**** RECORDS SHOWN ****
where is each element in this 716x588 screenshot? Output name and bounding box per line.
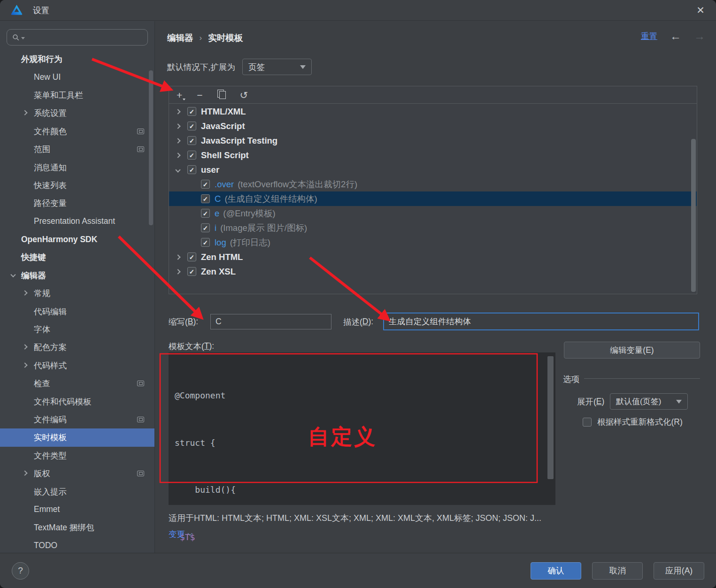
change-contexts-link[interactable]: 变更	[169, 528, 192, 540]
sidebar-item-file-encodings[interactable]: 文件编码	[0, 411, 154, 428]
tree-scrollbar[interactable]	[691, 139, 696, 292]
sidebar-item-font[interactable]: 字体	[0, 321, 154, 338]
search-input[interactable]	[7, 29, 148, 46]
checkbox-checked[interactable]: ✓	[201, 238, 210, 247]
reset-link[interactable]: 重置	[641, 31, 657, 42]
sidebar-item-menus-toolbars[interactable]: 菜单和工具栏	[0, 86, 154, 104]
edit-variables-button[interactable]: 编辑变量(E)	[564, 342, 700, 359]
chevron-down-icon[interactable]	[175, 167, 180, 172]
back-arrow-icon[interactable]: ←	[670, 31, 681, 42]
chevron-right-icon[interactable]	[175, 254, 180, 260]
add-caret-icon	[183, 99, 185, 100]
chevron-down-icon[interactable]	[10, 272, 15, 277]
sidebar-item-code-editing[interactable]: 代码编辑	[0, 302, 154, 320]
help-button[interactable]: ?	[12, 562, 29, 580]
tree-group-zen-html[interactable]: ✓Zen HTML	[169, 250, 697, 264]
close-icon[interactable]: ✕	[691, 1, 710, 20]
checkbox-checked[interactable]: ✓	[187, 122, 196, 130]
sidebar-item-notifications[interactable]: 消息通知	[0, 158, 154, 176]
sidebar-item-color-scheme[interactable]: 配色方案	[0, 338, 154, 356]
sidebar-item-textmate-bundles[interactable]: TextMate 捆绑包	[0, 519, 154, 536]
chevron-right-icon[interactable]	[175, 109, 180, 114]
add-template-button[interactable]: +	[177, 90, 182, 100]
top-nav-controls: 重置 ← →	[641, 31, 705, 42]
check-icon: ✓	[189, 253, 194, 261]
checkbox-checked[interactable]: ✓	[187, 136, 196, 145]
apply-button[interactable]: 应用(A)	[654, 562, 704, 580]
sidebar-item-todo[interactable]: TODO	[0, 537, 154, 553]
checkbox-checked[interactable]: ✓	[201, 180, 210, 189]
tree-item-over[interactable]: ✓.over(textOverflow文本溢出裁切2行)	[169, 177, 697, 191]
chevron-right-icon[interactable]	[22, 110, 27, 115]
checkbox-checked[interactable]: ✓	[201, 194, 210, 203]
sidebar-item-new-ui[interactable]: New UI	[0, 68, 154, 86]
tree-group-javascript-testing[interactable]: ✓JavaScript Testing	[169, 133, 697, 148]
sidebar-item-editor[interactable]: 编辑器	[0, 267, 154, 284]
sidebar-item-live-templates[interactable]: 实时模板	[0, 428, 154, 446]
chevron-right-icon[interactable]	[175, 153, 180, 158]
chevron-right-icon[interactable]	[175, 269, 180, 274]
checkbox-unchecked[interactable]	[583, 418, 592, 427]
template-text-editor[interactable]: @Component struct { build(){ $T$ } }	[169, 352, 555, 505]
sidebar-item-label: 快速列表	[34, 180, 67, 191]
remove-template-button[interactable]: −	[197, 90, 202, 100]
sidebar-item-code-style[interactable]: 代码样式	[0, 357, 154, 374]
tree-item-i[interactable]: ✓i(Image展示 图片/图标)	[169, 221, 697, 235]
sidebar-item-scopes[interactable]: 范围	[0, 140, 154, 158]
checkbox-checked[interactable]: ✓	[201, 223, 210, 232]
editor-scrollbar[interactable]	[547, 356, 554, 479]
checkbox-checked[interactable]: ✓	[187, 252, 196, 261]
tree-group-javascript[interactable]: ✓JavaScript	[169, 119, 697, 133]
chevron-right-icon[interactable]	[22, 362, 27, 367]
breadcrumb-editor[interactable]: 编辑器	[167, 32, 193, 44]
tree-group-html-xml[interactable]: ✓HTML/XML	[169, 104, 697, 119]
tree-item-e[interactable]: ✓e(@Entry模板)	[169, 206, 697, 221]
checkbox-checked[interactable]: ✓	[201, 209, 210, 218]
expand-with-dropdown[interactable]: 默认值(页签)	[610, 393, 688, 410]
checkbox-checked[interactable]: ✓	[187, 165, 196, 174]
sidebar-item-copyright[interactable]: 版权	[0, 465, 154, 482]
tree-item-log[interactable]: ✓log(打印日志)	[169, 235, 697, 250]
sidebar-item-file-code-templates[interactable]: 文件和代码模板	[0, 392, 154, 410]
chevron-right-icon[interactable]	[175, 138, 180, 143]
template-description: (@Entry模板)	[223, 207, 275, 219]
duplicate-template-button[interactable]	[217, 92, 225, 99]
sidebar-item-emmet[interactable]: Emmet	[0, 501, 154, 519]
sidebar-item-label: 代码样式	[34, 360, 67, 371]
settings-nav: 外观和行为 New UI 菜单和工具栏 系统设置 文件颜色 范围 消息通知 快速…	[0, 50, 154, 553]
sidebar-item-file-colors[interactable]: 文件颜色	[0, 122, 154, 140]
sidebar-item-inspections[interactable]: 检查	[0, 374, 154, 392]
checkbox-checked[interactable]: ✓	[187, 151, 196, 160]
checkbox-checked[interactable]: ✓	[187, 107, 196, 116]
tree-group-shell-script[interactable]: ✓Shell Script	[169, 148, 697, 162]
sidebar-item-system-settings[interactable]: 系统设置	[0, 104, 154, 122]
plus-icon: +	[177, 90, 182, 100]
chevron-right-icon[interactable]	[22, 471, 27, 476]
sidebar-item-keymap[interactable]: 快捷键	[0, 248, 154, 266]
search-options-caret-icon[interactable]	[21, 37, 25, 39]
sidebar-item-quick-lists[interactable]: 快速列表	[0, 176, 154, 194]
restore-defaults-button[interactable]: ↺	[240, 90, 248, 100]
chevron-right-icon[interactable]	[22, 344, 27, 350]
sidebar-item-openharmony-sdk[interactable]: OpenHarmony SDK	[0, 230, 154, 248]
sidebar-item-file-types[interactable]: 文件类型	[0, 447, 154, 465]
expand-default-dropdown[interactable]: 页签	[242, 59, 312, 75]
confirm-button[interactable]: 确认	[531, 562, 581, 580]
chevron-right-icon[interactable]	[175, 123, 180, 129]
tree-group-zen-xsl[interactable]: ✓Zen XSL	[169, 264, 697, 279]
abbreviation-input[interactable]	[210, 314, 331, 329]
tree-group-user[interactable]: ✓user	[169, 162, 697, 177]
sidebar-item-general[interactable]: 常规	[0, 284, 154, 302]
sidebar-scrollbar[interactable]	[149, 70, 153, 225]
checkbox-checked[interactable]: ✓	[187, 267, 196, 276]
project-level-icon	[137, 146, 144, 152]
sidebar-item-label: OpenHarmony SDK	[21, 235, 97, 244]
sidebar-item-inlay-hints[interactable]: 嵌入提示	[0, 482, 154, 500]
sidebar-item-path-variables[interactable]: 路径变量	[0, 194, 154, 212]
description-input[interactable]	[383, 313, 699, 330]
chevron-right-icon[interactable]	[22, 290, 27, 296]
sidebar-item-appearance-behavior[interactable]: 外观和行为	[0, 50, 154, 68]
sidebar-item-presentation-assistant[interactable]: Presentation Assistant	[0, 213, 154, 230]
tree-item-c[interactable]: ✓C(生成自定义组件结构体)	[169, 191, 697, 206]
cancel-button[interactable]: 取消	[592, 562, 643, 580]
****
WHAT YOU SHOULD DO: All lines above containing the string "caret" are to be collected.

YOUR RESPONSE:
add-caret-icon	[183, 99, 185, 100]
search-options-caret-icon[interactable]	[21, 37, 25, 39]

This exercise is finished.